The lecture of Czech Foreign Minister Jan Lipavský at London University UCL was interrupted by pro-Palestinian student protesters on Friday afternoon. After about 20 minutes of continuous noise, the minister left the hall. In response, Lipavský said that he left the university based on the recommendations of the security forces. He was ready to finish the lecture.
In the first part of the one-hour program at the university, the head of the Czech diplomacy was to give a roughly fifteen-minute speech on the topic of Czech foreign policy and the role of collective memory. At the end of the speech, in which he began to address the Russian invasion of Ukraine, several students stood up, began to shout at the minister that he was a war criminal and shouted slogans such as “From the river to the sea, Palestine will be free” plague, Palestine will be free) or that Israel is a terrorist state. According to them, the Czech Republic is participating in genocide.
The minister waited for about two dozen minutes to see if the situation would calm down. Based on the recommendations of the security forces, he subsequently left the hall through the emergency exit, as other activists blocked the access corridors. For example, the head of diplomacy could not go to another lecture room.
“Based on the recommendations of the security forces, we left the university. I was ready to finish the lecture and answer the questions in the discussion,” said Lipavský after leaving.
The minister subsequently stated on the X network that it is not only about him, but in such a situation it is about the safety of the entire delegation that arrived with him. He repeated that he was ready to finish the lecture and answer questions from the audience. “A few loud individuals decided not to allow the rest of the auditorium to debate,” he added.

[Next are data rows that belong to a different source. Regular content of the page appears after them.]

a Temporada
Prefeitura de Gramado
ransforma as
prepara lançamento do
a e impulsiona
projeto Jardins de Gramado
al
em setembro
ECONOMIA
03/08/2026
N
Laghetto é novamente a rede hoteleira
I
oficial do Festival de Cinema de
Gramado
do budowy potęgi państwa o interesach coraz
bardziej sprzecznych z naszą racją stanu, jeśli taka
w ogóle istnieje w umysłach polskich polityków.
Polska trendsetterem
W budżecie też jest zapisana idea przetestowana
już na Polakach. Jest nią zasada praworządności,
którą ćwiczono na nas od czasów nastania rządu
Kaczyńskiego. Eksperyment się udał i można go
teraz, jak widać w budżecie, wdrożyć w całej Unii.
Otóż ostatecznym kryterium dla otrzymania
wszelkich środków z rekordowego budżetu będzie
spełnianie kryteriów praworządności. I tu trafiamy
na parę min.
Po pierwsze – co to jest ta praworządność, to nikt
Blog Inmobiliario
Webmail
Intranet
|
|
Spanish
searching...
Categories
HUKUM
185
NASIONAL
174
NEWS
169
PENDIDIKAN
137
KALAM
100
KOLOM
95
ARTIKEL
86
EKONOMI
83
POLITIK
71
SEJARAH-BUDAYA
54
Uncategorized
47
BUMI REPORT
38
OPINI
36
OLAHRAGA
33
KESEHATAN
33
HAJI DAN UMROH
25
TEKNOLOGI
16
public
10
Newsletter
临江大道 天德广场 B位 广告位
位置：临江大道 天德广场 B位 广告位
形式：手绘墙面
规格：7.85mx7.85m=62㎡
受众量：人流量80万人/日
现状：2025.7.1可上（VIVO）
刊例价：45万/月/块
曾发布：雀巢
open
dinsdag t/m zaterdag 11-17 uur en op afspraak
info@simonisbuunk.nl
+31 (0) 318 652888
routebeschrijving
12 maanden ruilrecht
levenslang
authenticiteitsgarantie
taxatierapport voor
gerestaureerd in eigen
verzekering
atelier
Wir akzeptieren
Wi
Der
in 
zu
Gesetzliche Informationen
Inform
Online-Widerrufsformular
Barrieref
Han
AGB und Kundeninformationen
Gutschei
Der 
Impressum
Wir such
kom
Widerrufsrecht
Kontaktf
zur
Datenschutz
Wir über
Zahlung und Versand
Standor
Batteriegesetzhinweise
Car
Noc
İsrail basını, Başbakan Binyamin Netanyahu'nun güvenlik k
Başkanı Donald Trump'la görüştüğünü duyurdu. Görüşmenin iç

According to the program at the School of Slavonic and East European Studies at UCL, after the introductory quarter-hour speech, there was another 15-minute discussion with political scientist Sean Hanley. Subsequently, Lipavský had to debate with the students for half an hour. The discussion was moderated by political scientist Jessie Barton-Hronešová. Some participants tried to calm down the protesters, the situation also led to minor verbal exchanges.
The war in the Palestinian Gaza Strip was sparked last October by a terrorist attack by Hamas and its allies on southern Israel, during which militants killed 1,200 people and took 251 others to Gaza as hostages. According to Israel, 97 people remain in captivity, of which 34 have been declared dead by the army. Since the only ceasefire, which lasted only a week at the end of last November and released more than 100 hostages, all other attempts at an agreement brokered by the US, Egypt and Qatar have failed. Last week, there were media reports that Qatar was ending its role as a mediator until Israel and Hamas showed a “sincere willingness to return to the negotiating table.”
At least 43,764 Palestinians have been killed and another 103,490 injured in Israel’s retaliatory military offensive in the Gaza Strip since last October, according to figures from the Hamas-controlled Health Ministry on Friday. The data does not distinguish between Hamas fighters and civilians, of whom they are the majority. Another thousands of bodies apparently remain under the rubble of collapsed buildings.